Mr Embery claims Labour must embrace patriotism and reject aggressive identity politics to regain their support.

Last month he published ‘Despised: Why the Modern Left Loathes the Working Class’.

Speaking to Express.co.uk about today’s Labour Party Mr Embery said: “I think it’s a weird combination now of on the one hand the kind of liberal progressive centrist in the Blairite mould and with the election of Corbyn more of the far-left student element as well.

“I present that as an unappealing blend of [John] Lennon and Lenin.

“The 1960s hyper liberalism of Lennon and the far-left authoritarianism of Lenin.

“Actually the old working-class element was communitarian in outlook, quite patriotic, very rooted and interested in the day-to-day issues that effected people.

“Too few people in the Labour Party represent that tradition, want to talk about those issues, and it’s dominated by this unusual combination of the other two.”

Sir Keir Starmer replaced Jeremy Corbyn as Labour leader back in April.

READ MORE: Keir crisis – Labour MPs set to rebel against whip and vote down Boris

“I think the problem over the last 20 years or so is that Hampstead has come to absolutely dominate in the party and Hartlepool has just been edged out and unless that pendulum swings back the other way quite decisively then Labour isn’t going to win those working-class votes back. “

Mr Embery argues the British left has become increasingly fixated with culture and identity politics, rather than fundamental economic issues, because of its increasingly middle-class focus.

The “middle-class, liberal, graduate element” has come to “absolutely dominate” the party as a result of which “the working-class element is almost irrelevant now for many people”.

The left-wing Brexiteer explained: “Because the left now has become increasingly middle-class, people with a graduate background living in our fashionable cities, they are on a personal level less concerned and less affected by the ordinary bread and butter issues that affect working-class people.

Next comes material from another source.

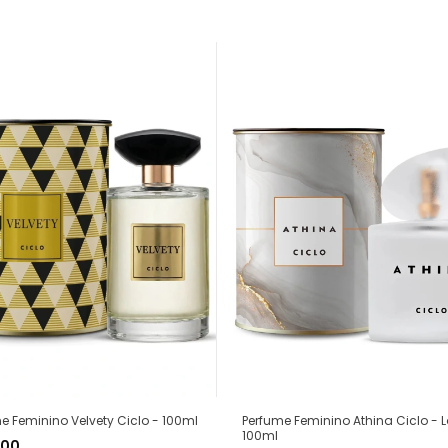
Perfume Feminino Athina Ciclo - 
e Feminino Velvety Ciclo - 100ml
100ml
,00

“Jobs and wages and substandard housing.

“All of the things that really matter to working-class people, the things that stress them in their everyday lives, often are not necessarily the priorities of more middle-class people and the social activists on the left.

“They can afford to indulge these more middle-class pursuits, such as identity politics because they’re less effected by them and I think that goes a long way to explaining it.

“It’s why I think so many of the issues the left nowadays puts front and centre are not the issues that stress working-class people in their lives.”

Earlier this year Mr Corbyn was suspended from the Labour Party over his reaction to the publication of the Equalities and Human Rights Commission report into anti-Semitism within Labour.

He has since been allowed back in the party but still does not hold the Labour whip in the House of Commons.